La gouvernance peut se révéler l’un des éléments les plus difficile à mettre en place dans un projet de big data. « Pas à cause de sa complexité en tant que telle, explique Stéphane Hawro, directeur conseil « schémas directeurs, stratégies et data platform analytics » chez Umanis, mais parce que la gouvernance se trouve être souvent la brique que l’on reporte à plus tard. Et lorsque l’on décide de la mettre en place après des années de pratique, cela se révèle beaucoup plus compliqué. La gouvernance est un travail à la fois méthodologique et technique. »

Le monde numérique est aussi un monde où les échanges entres industries se multiplient. « La donnée va occuper un rôle central dans ces processus d’échanges entre industries et c’est pourquoi tant d’importance lui est accordée aujourd’hui, analyse Bertrand Masson, président de Moskitos. Mais l’économie de la data reste encore largement à inventer avec une nécessité d’utiliser de nouveaux outils de stockage, de distribution et d’analyse de la donnée, dont découlent les nouvelles technologies majeures de l’intelligence artificielle. La maîtrise technologique et organisationnelle de la donnée sera donc essentielle, mais au-delà de cela, sa maîtrise éthique va et a déjà commencé à jouer un rôle crucial. »

Un SI capable de s’exécuter partout dans le monde

Au sein de l’entreprise, la multiplication des échanges entre applications oblige à la mise en place de nouvelles solutions techniques. Si l’on conserve une intégration point à point, la multiplication des liens abouti à un schéma très complexe et le système d’information devient très complexe à maintenir. « Les entreprises mondiales doivent avoir un SI capable de s’exécuter partout dans le monde, insiste Bertrand Masson. Ce n’est pas possible de la faire de point à point ». Dans cette optique, Moskitos a conçu son outil Crosscut pour déployer le système applicatif partout dans le monde et offrir une garantie de performance.

« Dans le domaine du datamanagement, il est important d’aller plus loin, insiste Philippe Décherat, directeur technique de Commvault. Nous proposons notre produit Activate qui permet d’indexer les données sauvegardées. » Cela permet de répondre à des problématiques RGPD (règlement général sur la protection des données personnelles), de statistiques, d’analyse de la donnée. L’outil va exemple pouvoir détecter qu’il y a des numéros de téléphone, de carte bancaire, d’adresse e-mail dans telle partie des données.
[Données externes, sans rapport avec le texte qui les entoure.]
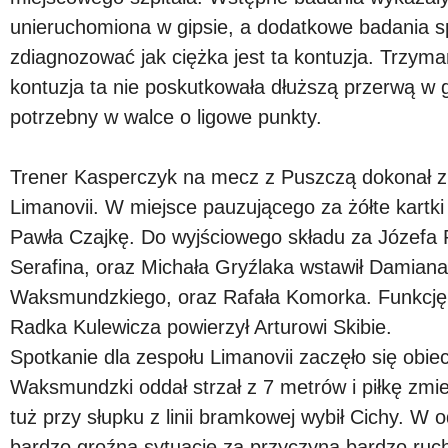
unieruchomiona w gipsie, a dodatkowe badania s
zdiagnozować jak ciężka jest ta kontuzja. Trzyma
kontuzja ta nie poskutkowała dłuższą przerwą w
potrzebny w walce o ligowe punkty.
Trener Kasperczyk na mecz z Puszczą dokonał z
Limanovii. W miejsce pauzującego za żółte kartk
Pawła Czajkę. Do wyjściowego składu za Józefa
Serafina, oraz Michała Gryźlaka wstawił Damiana
Waksmundzkiego, oraz Rafała Komorka. Funkcję 
Radka Kulewicza powierzył Arturowi Skibie.
Spotkanie dla zespołu Limanovii zaczęło się obie
Waksmundzki oddał strzał z 7 metrów i piłkę zmi
tuż przy słupku z linii bramkowej wybił Cichy. W
bardzo groźną sytuacje za przyczyną bardzo ruc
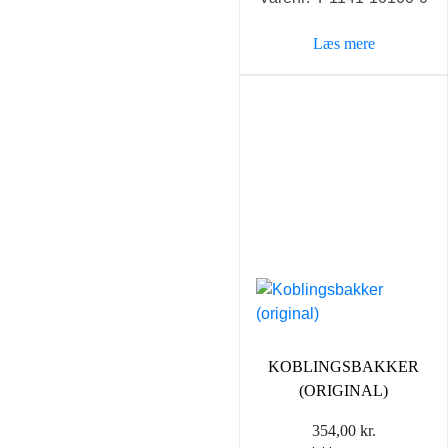
Læs mere
KOBLINGSBAKKER
(ORIGINAL)
354,00
kr.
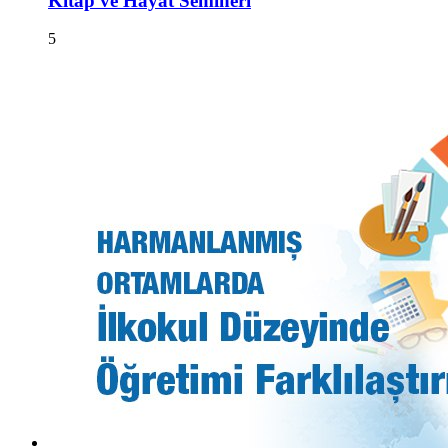
Kitap ve Hayat Semineri
5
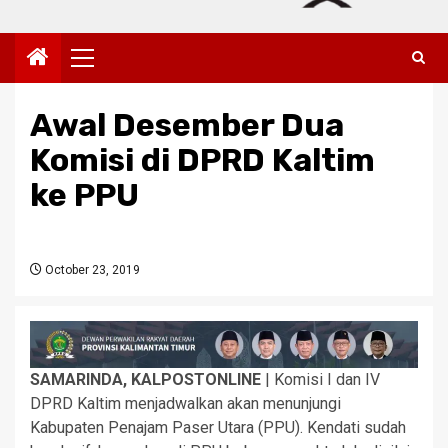
Primary
Menu
Awal Desember Dua
Komisi di DPRD Kaltim
ke PPU
October 23, 2019
SAMARINDA, KALPOSTONLINE
| Komisi I dan IV
DPRD Kaltim menjadwalkan akan menunjungi
Kabupaten Penajam Paser Utara (PPU). Kendati sudah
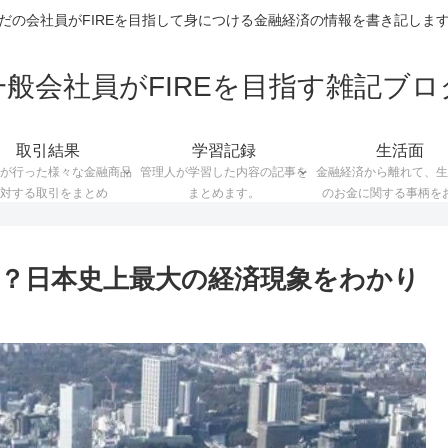
だの会社員がFIREを目指して身につける金融経済の情報を書き記しま
一般会社員がFIREを目指す雑記ブロ
取引結果
学習記録
生活面
が行った様々な金融商品
管理人が学習した内容の記事を
金融経済から離れて、生
対する取引をまとめ
まとめます。
のお金に関する事柄を
？日本史上最大の経済現象をわかり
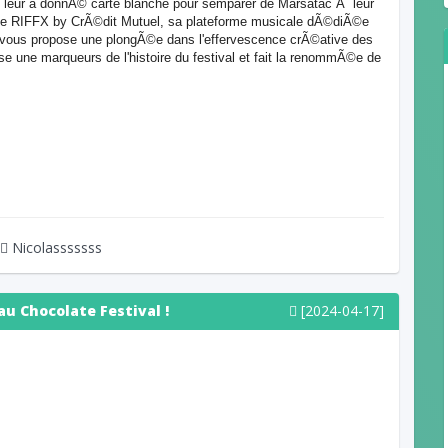
n leur a donnÃ© carte blanche pour semparer de Marsatac Ã leur
 de RIFFX by CrÃ©dit Mutuel, sa plateforme musicale dÃ©diÃ©e
n vous propose une plongÃ©e dans l'effervescence crÃ©ative des
se une marqueurs de l'histoire du festival et fait la renommÃ©e de
Nicolasssssss
au Chocolate Festival !
[2024-04-17]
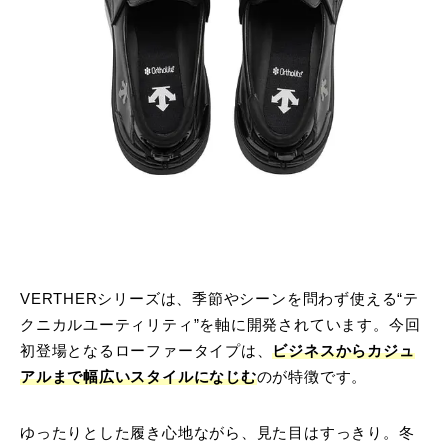
VERTHERシリーズは、季節やシーンを問わず使える“テ
クニカルユーティリティ”を軸に開発されています。今回
初登場となるローファータイプは、
ビジネスからカジュ
アルまで幅広いスタイルになじむ
のが特徴です。
ゆったりとした履き心地ながら、見た目はすっきり。冬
La gestion de la donnée aide aussi à optimiser le système de stockage. Veeam gère ainsi le cycle de vie secondaire de la donnée indépendamment du cycle de vie primaire. Les données récentes, le plus souvent sollicitées, sont généralement enregistrées sur du stockage rapide. « Nous allons pouvoir réduire la quantité de données enregistrées sur ce stockage rapide et plus coûteux » argumente Stéphane Berthaud, directeur technique de Veeam. Au bout d’un certain temps, ces données seront déplacées automatiquement vers un type de stockage plus économique.